The building industry is under increasing pressure to develop and use sustainable approaches and materials. Replacing products from crude oil by co-products from bio-refinery processing can have both positive economic and environmental features. Crude glycerol, the main co-product from biodiesel production, is produced in large quantity, but have few applications. Crude glycerol has potential to substitute pure glycerol in some of its applications, as for the synthesis of polymers. Polymeric foams are materials used in building industry for insulation purpose but are mainly petroleum-based. Cellulose filaments are materials derived from biomass which could be used as fillers to modify the properties of a polymer. In this study, rigid composite polyester foams from crude glycerol with cellulose filaments has been developed to be used as thermal insulators for building industry. The samples have been characterized at different polymerization stages and at different conditioning cycles. FTIR analysis confirmed that the final polymerization created new ester bonds between glycerol and citric acid, which it was supported by the increase of Tg. The compressive strength values were higher after final polymerization but were affected negatively at high humidity. The use of crude glycerol resulted to a more homogenous pore structure and higher porosity than pure glycerol. Again, thermal conductivity and stability tests showed that crude glycerol foams were more reliable than pure glycerol ones for their thermal properties.

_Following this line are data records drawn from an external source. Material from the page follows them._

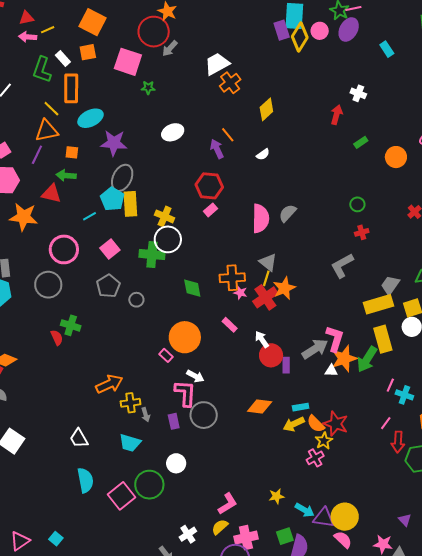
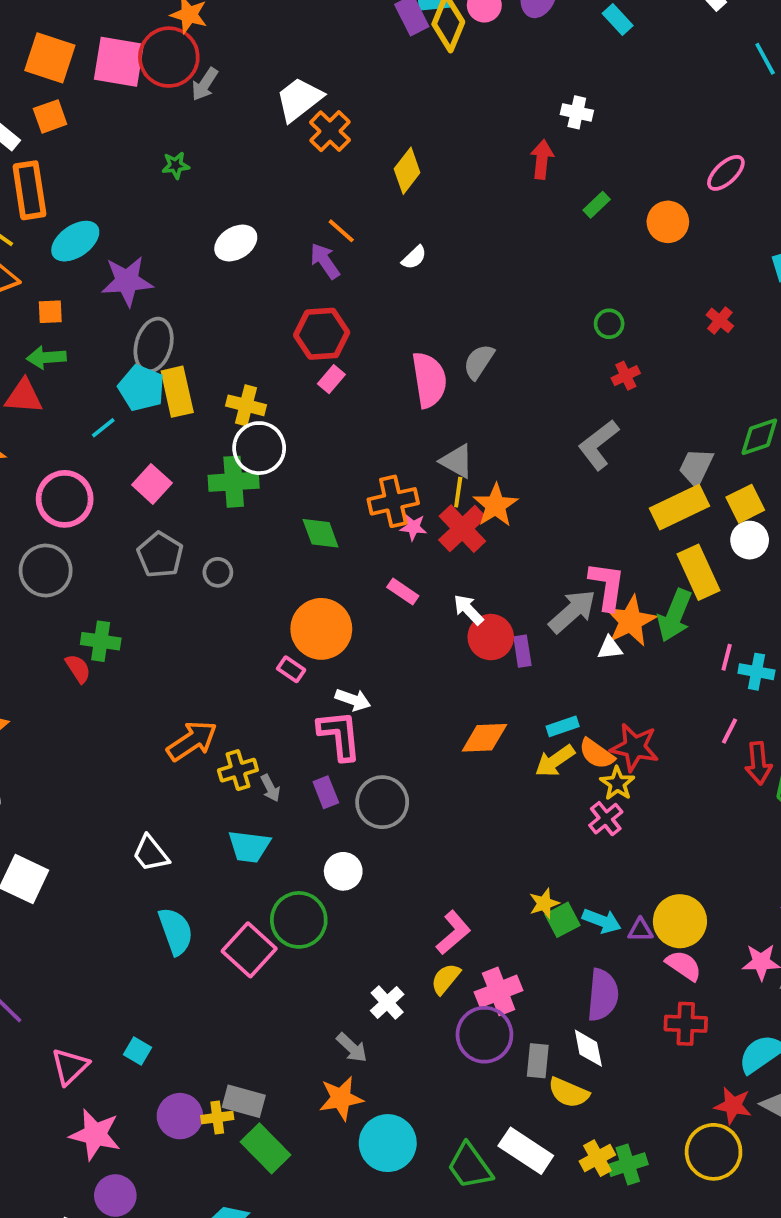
pink square: (128, 62) -> (119, 62), moved
gray circle: (204, 415) -> (382, 802), moved
purple triangle: (324, 518) -> (640, 930), size x0.6
green square: (285, 536) -> (562, 920), moved

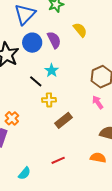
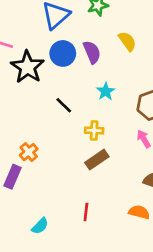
cyan star: (52, 70) -> (106, 91), moved
yellow cross: (49, 100) -> (94, 130), moved
red line: (58, 160) -> (86, 212), turned -64

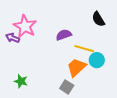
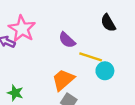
purple semicircle: (64, 35) -> (67, 40), turned -119
orange trapezoid: (76, 67) -> (63, 80), moved

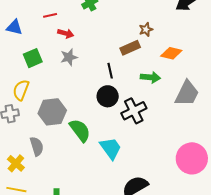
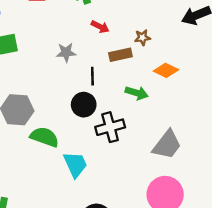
red arrow: (66, 33) -> (100, 27), moved
gray star: (69, 57) -> (66, 52), moved
gray trapezoid: (187, 93) -> (167, 145), moved
green semicircle: (80, 130) -> (44, 137), turned -45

Then, the crude glycerol foams absorbed more water and had lower density than pure glycerol specimens. At last, the adding of cellulose filaments enhanced the stability of volumetric swelling by comparison with glass fibers. Overall, from the specific conditions and methods used in this study the crude glycerol could replace pure glycerol for development of polymer, and the cellulose filaments were better fillers than common ones, such as glass fibers.